Diffusion Model in Latent Space for Medical Image Segmentation Task
This work addresses the need for efficient and interpretable segmentation in clinical settings by reducing computational costs and providing uncertainty estimates, though it is incremental as it builds on existing generative models.
The authors tackled the problem of capturing uncertainty in medical image segmentation by proposing MedSegLatDiff, a diffusion-based framework that combines a VAE with a latent diffusion model, achieving state-of-the-art or competitive Dice and IoU scores on datasets like ISIC-2018, CVC-Clinic, and LIDC-IDRI while generating diverse segmentation masks.

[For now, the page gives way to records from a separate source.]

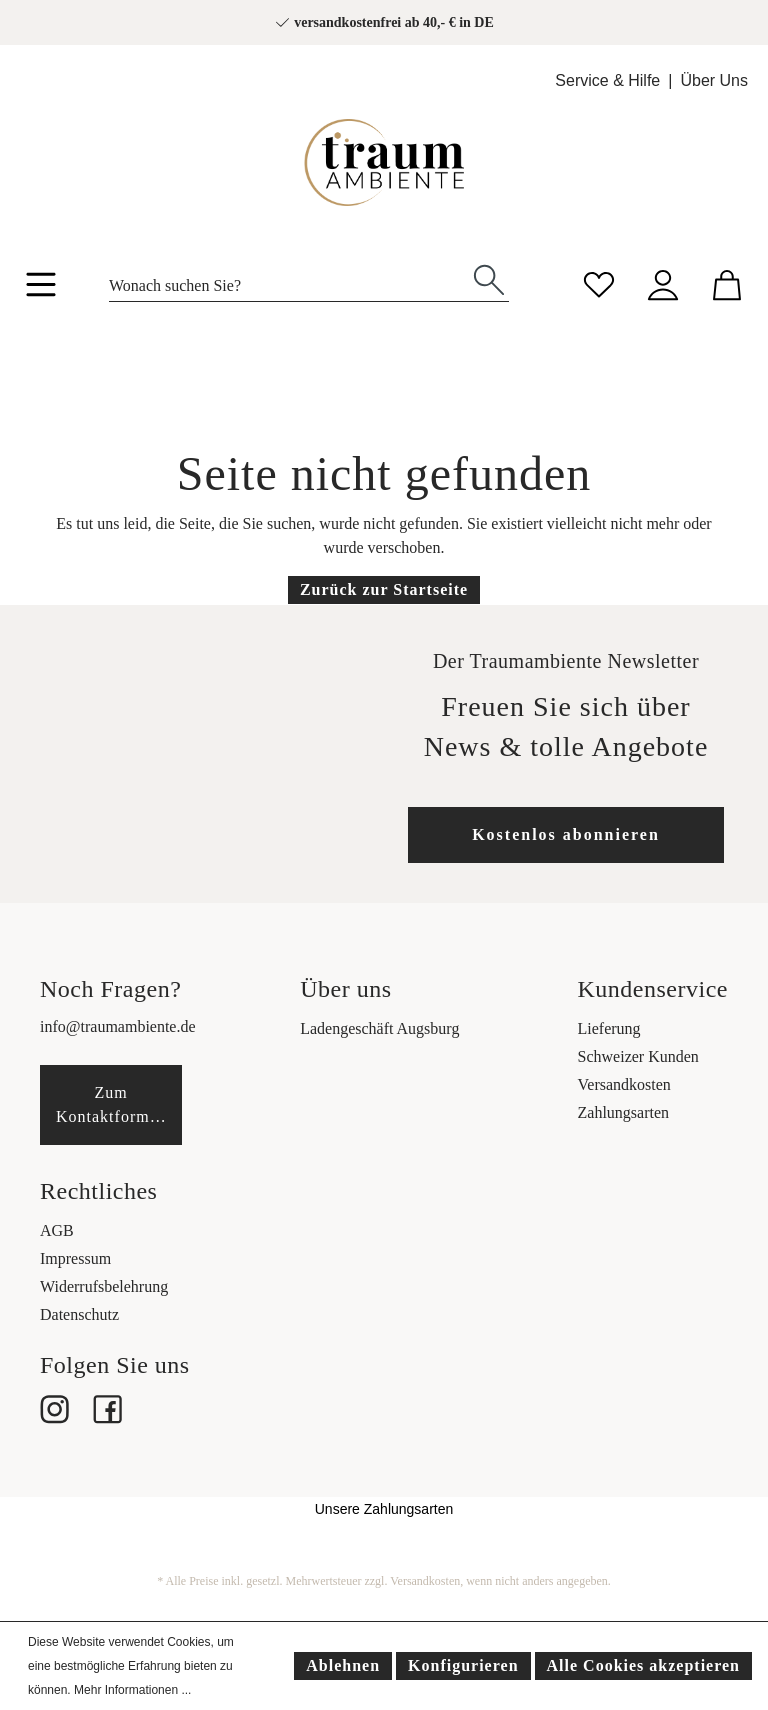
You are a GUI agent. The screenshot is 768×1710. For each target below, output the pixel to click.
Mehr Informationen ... (132, 1690)
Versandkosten (624, 1084)
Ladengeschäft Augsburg (379, 1028)
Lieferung (609, 1028)
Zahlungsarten (624, 1112)
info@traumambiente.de (118, 1026)
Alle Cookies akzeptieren (643, 1665)
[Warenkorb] (727, 282)
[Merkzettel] (599, 282)
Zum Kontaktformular (117, 1104)
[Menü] (41, 288)
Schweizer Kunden (638, 1056)
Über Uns (714, 80)
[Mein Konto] (663, 282)
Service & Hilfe (607, 80)
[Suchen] (489, 278)
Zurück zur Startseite (384, 589)
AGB (57, 1230)
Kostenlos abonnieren (566, 834)
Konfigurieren (463, 1665)
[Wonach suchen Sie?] (289, 280)
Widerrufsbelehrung (104, 1286)
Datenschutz (79, 1314)
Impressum (75, 1258)
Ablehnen (343, 1665)
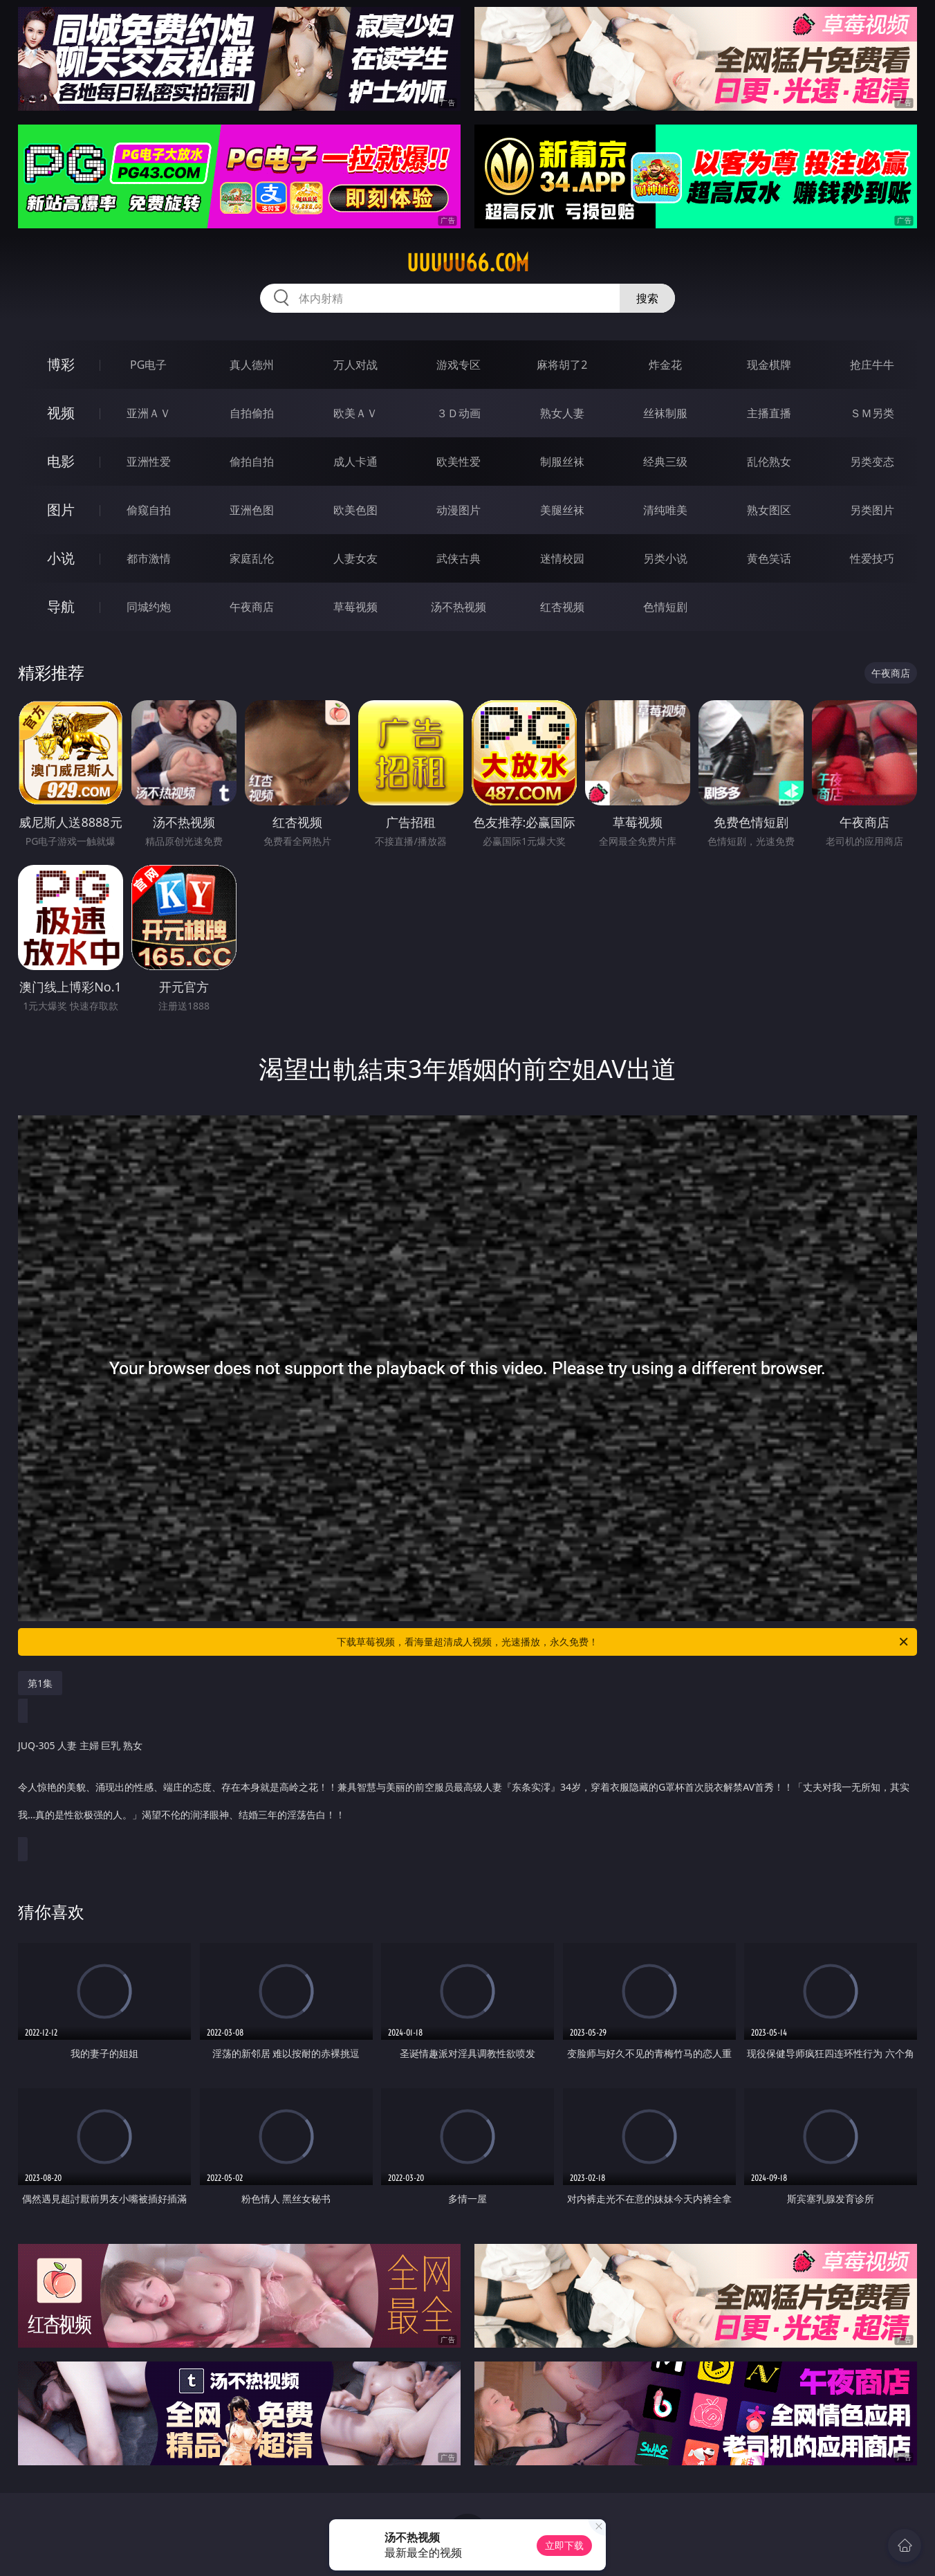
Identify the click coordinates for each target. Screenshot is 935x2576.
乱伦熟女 (769, 461)
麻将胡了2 (562, 364)
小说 (61, 558)
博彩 (61, 364)
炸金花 (665, 364)
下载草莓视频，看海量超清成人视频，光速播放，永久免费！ (623, 1642)
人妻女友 (355, 558)
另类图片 (872, 510)
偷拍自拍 (252, 461)
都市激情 (149, 558)
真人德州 (252, 364)
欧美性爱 (458, 461)
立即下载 (564, 2545)
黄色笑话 (769, 558)
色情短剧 (665, 606)
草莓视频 (355, 606)
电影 (61, 461)
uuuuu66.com (468, 263)
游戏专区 (458, 364)
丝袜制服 (665, 413)
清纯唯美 (665, 510)
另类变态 (872, 461)
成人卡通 (355, 461)
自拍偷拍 (252, 413)
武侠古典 (458, 558)
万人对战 (355, 364)
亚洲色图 (252, 510)
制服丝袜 (562, 461)
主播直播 (769, 413)
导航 (61, 606)
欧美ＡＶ (355, 413)
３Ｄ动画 (458, 413)
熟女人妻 (562, 413)
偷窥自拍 (149, 510)
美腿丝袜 (562, 510)
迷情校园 (562, 558)
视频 (61, 412)
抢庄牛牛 (872, 364)
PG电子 (148, 364)
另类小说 (665, 558)
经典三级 (665, 461)
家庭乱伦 (252, 558)
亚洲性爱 (149, 461)
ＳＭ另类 (872, 413)
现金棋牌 (769, 364)
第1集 (40, 1683)
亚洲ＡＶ (149, 413)
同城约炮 (149, 606)
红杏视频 (562, 606)
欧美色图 (355, 510)
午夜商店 (252, 606)
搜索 (647, 298)
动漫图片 (458, 510)
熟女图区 (769, 510)
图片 (61, 509)
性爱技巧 (872, 558)
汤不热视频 (458, 606)
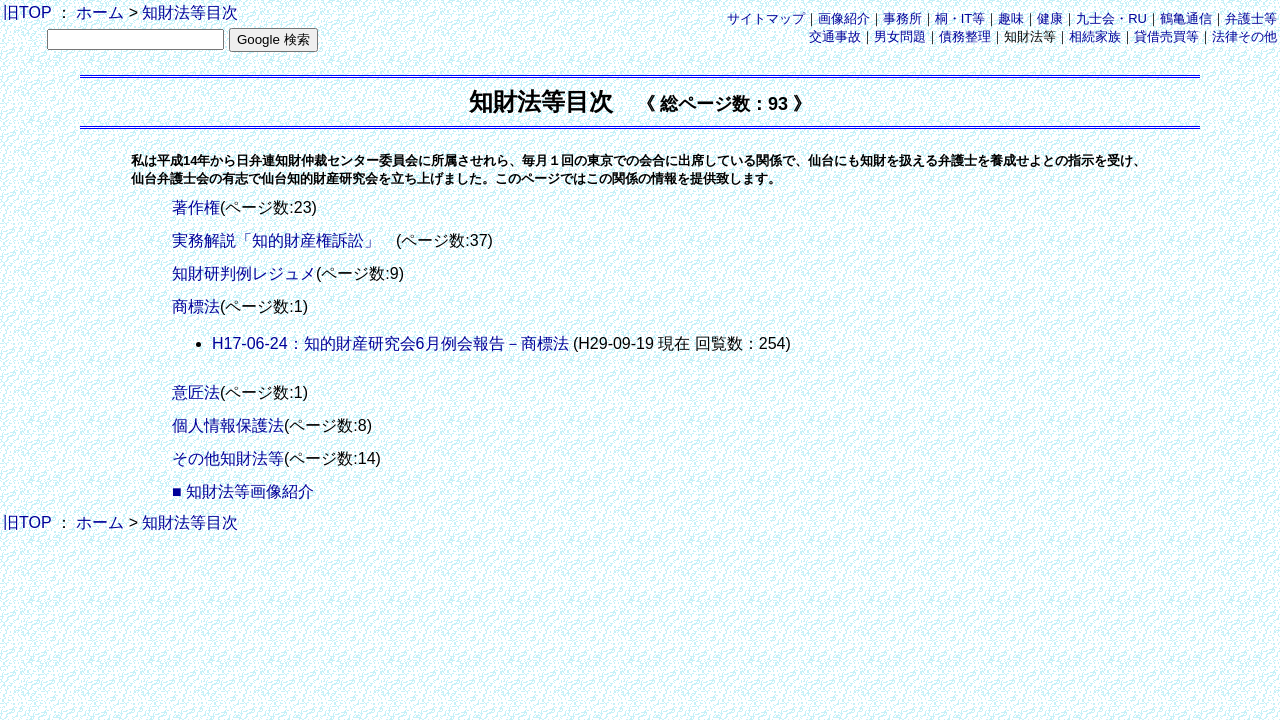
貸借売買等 (1166, 36)
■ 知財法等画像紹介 (243, 491)
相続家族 (1095, 36)
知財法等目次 (190, 12)
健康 (1050, 18)
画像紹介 (844, 18)
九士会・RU (1111, 18)
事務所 (902, 18)
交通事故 (835, 36)
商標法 (196, 306)
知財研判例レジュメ (244, 273)
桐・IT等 (960, 18)
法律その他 (1244, 36)
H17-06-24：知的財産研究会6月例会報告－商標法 (390, 343)
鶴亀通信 (1186, 18)
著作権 (196, 207)
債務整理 (965, 36)
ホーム (100, 12)
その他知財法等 (228, 458)
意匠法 (196, 392)
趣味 (1011, 18)
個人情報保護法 (228, 425)
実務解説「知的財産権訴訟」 (284, 240)
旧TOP (27, 12)
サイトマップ (766, 18)
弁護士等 (1251, 18)
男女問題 (900, 36)
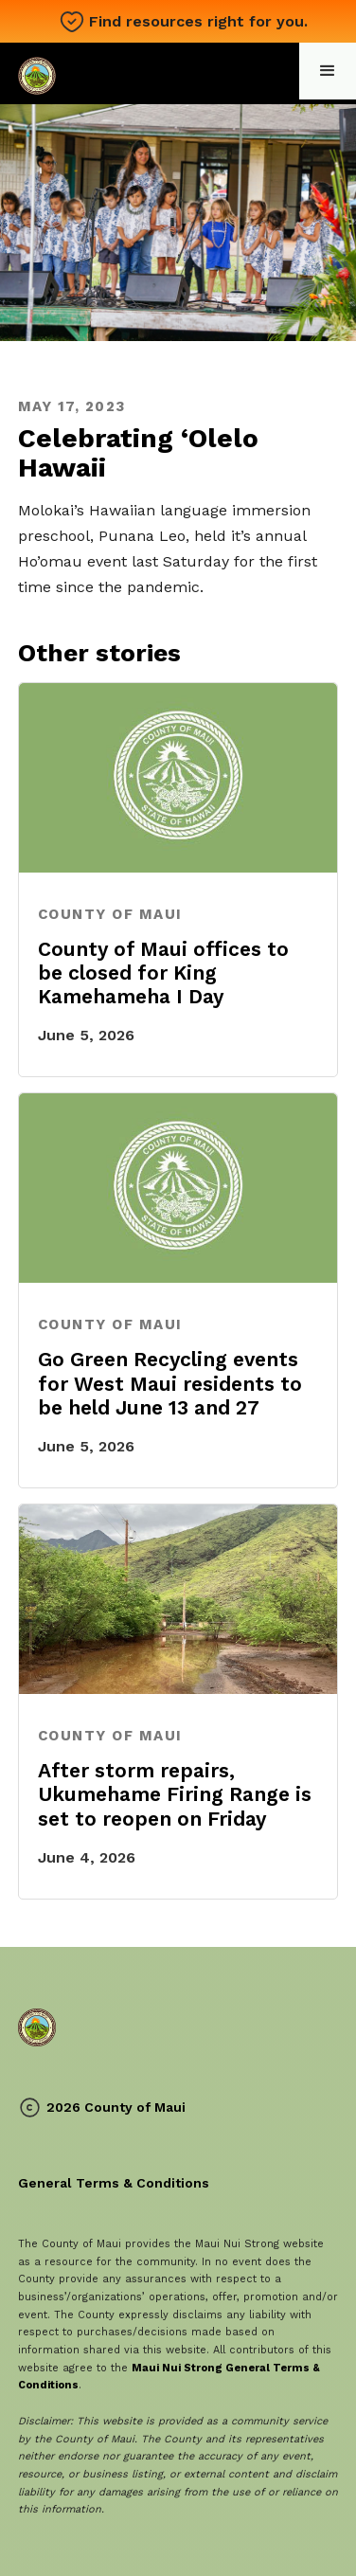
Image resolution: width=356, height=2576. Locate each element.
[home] (41, 73)
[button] (327, 71)
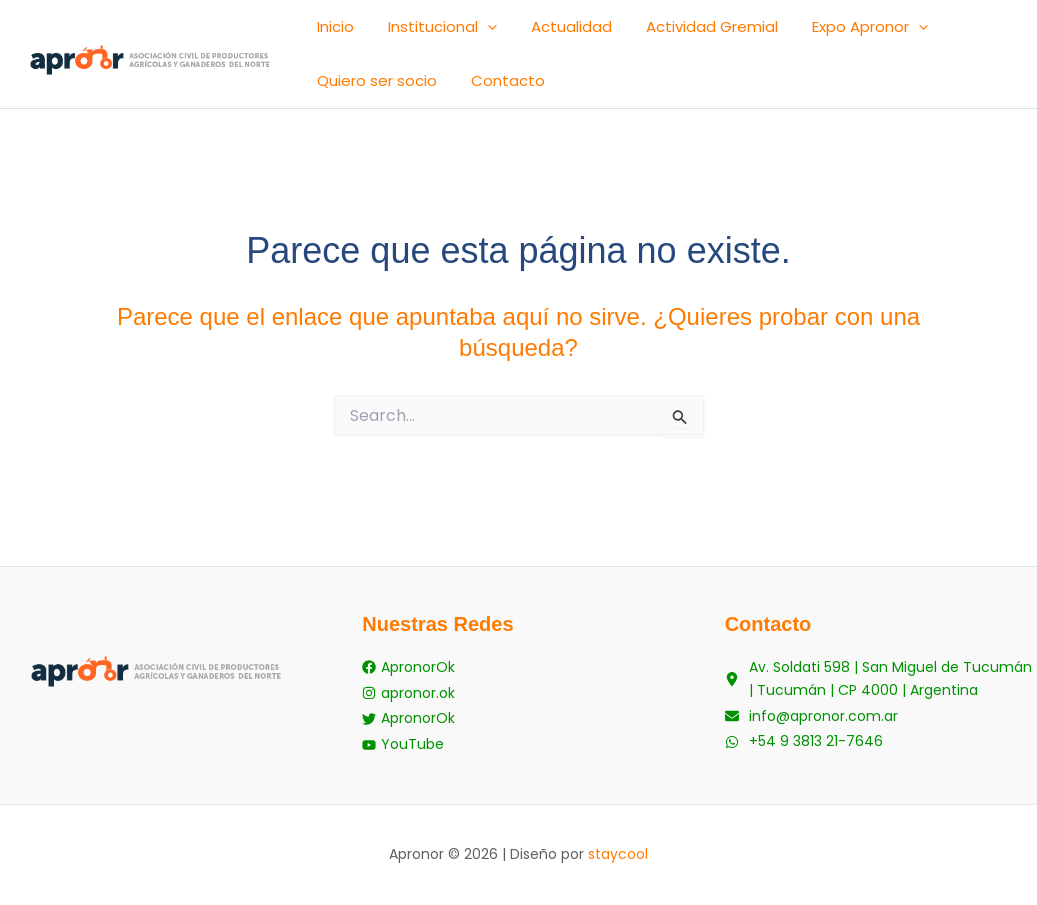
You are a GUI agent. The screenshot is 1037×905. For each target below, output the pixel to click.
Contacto (345, 98)
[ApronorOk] (408, 678)
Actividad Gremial (649, 32)
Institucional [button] (415, 33)
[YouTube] (403, 747)
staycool (618, 854)
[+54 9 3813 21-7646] (804, 747)
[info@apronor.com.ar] (811, 724)
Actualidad (526, 32)
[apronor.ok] (408, 701)
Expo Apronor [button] (789, 33)
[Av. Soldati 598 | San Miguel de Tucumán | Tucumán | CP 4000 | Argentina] (881, 690)
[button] (460, 33)
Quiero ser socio (923, 32)
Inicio (326, 32)
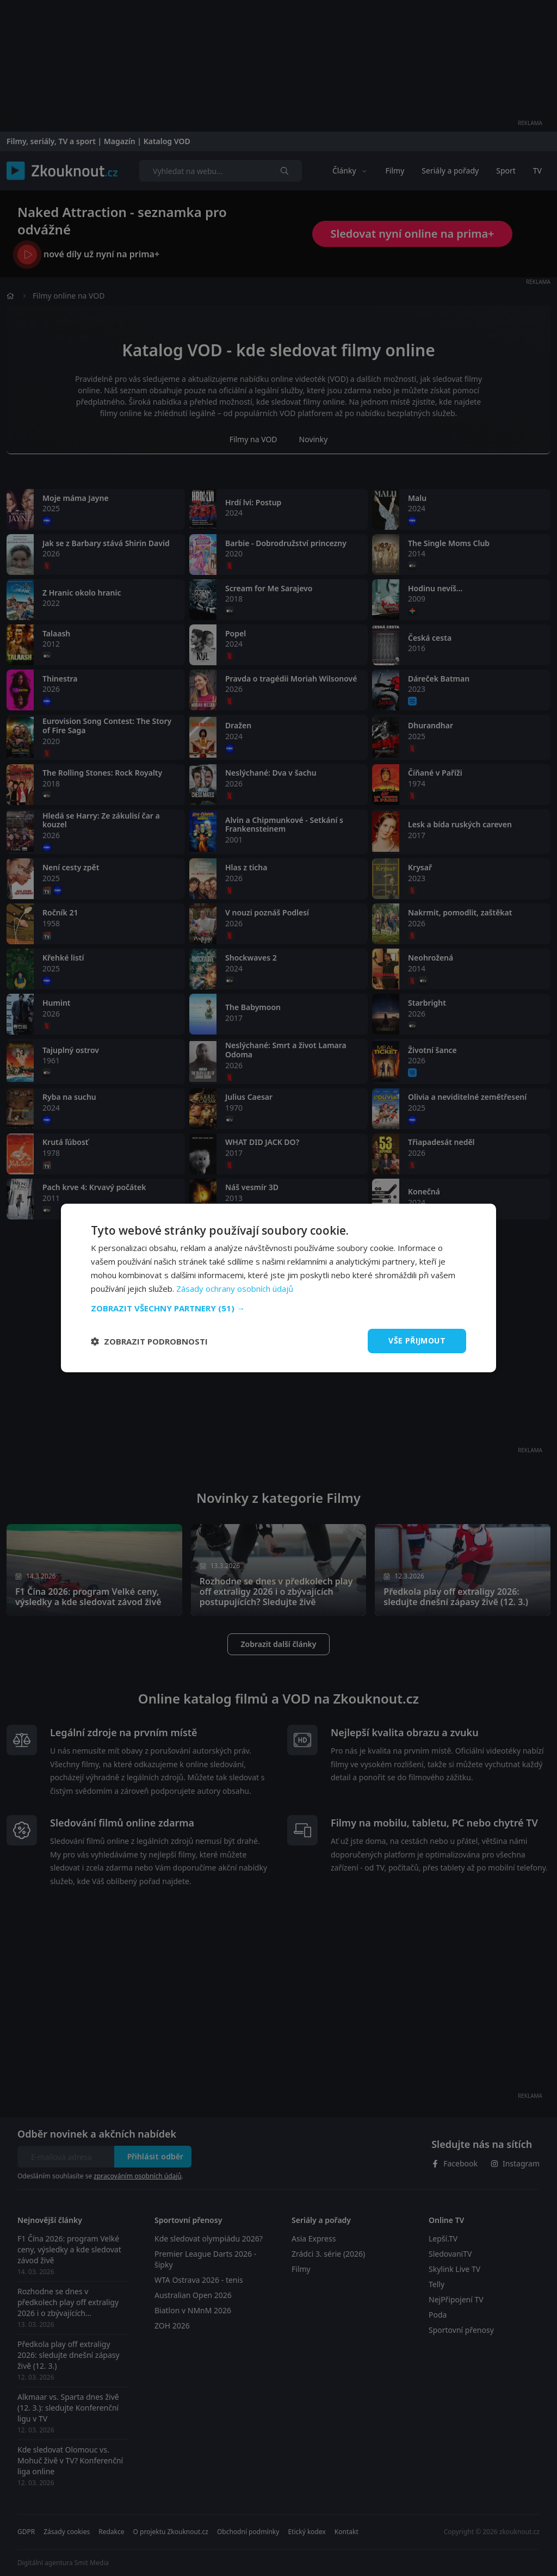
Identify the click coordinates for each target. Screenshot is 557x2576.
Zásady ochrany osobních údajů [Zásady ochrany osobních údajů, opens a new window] (234, 1288)
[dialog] (278, 1288)
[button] (278, 1308)
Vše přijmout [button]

Medical image segmentation is crucial for clinical diagnosis and treatment planning. Traditional methods typically produce a single segmentation mask, failing to capture inherent uncertainty. Recent generative models enable the creation of multiple plausible masks per image, mimicking the collaborative interpretation of several clinicians. However, these approaches remain computationally heavy. We propose MedSegLatDiff, a diffusion based framework that combines a variational autoencoder (VAE) with a latent diffusion model for efficient medical image segmentation. The VAE compresses the input into a low dimensional latent space, reducing noise and accelerating training, while the diffusion process operates directly in this compact representation. We further replace the conventional MSE loss with weighted cross entropy in the VAE mask reconstruction path to better preserve tiny structures such as small nodules. MedSegLatDiff is evaluated on ISIC-2018 (skin lesions), CVC-Clinic (polyps), and LIDC-IDRI (lung nodules). It achieves state of the art or highly competitive Dice and IoU scores while simultaneously generating diverse segmentation hypotheses and confidence maps. This provides enhanced interpretability and reliability compared to deterministic baselines, making the model particularly suitable for clinical deployment.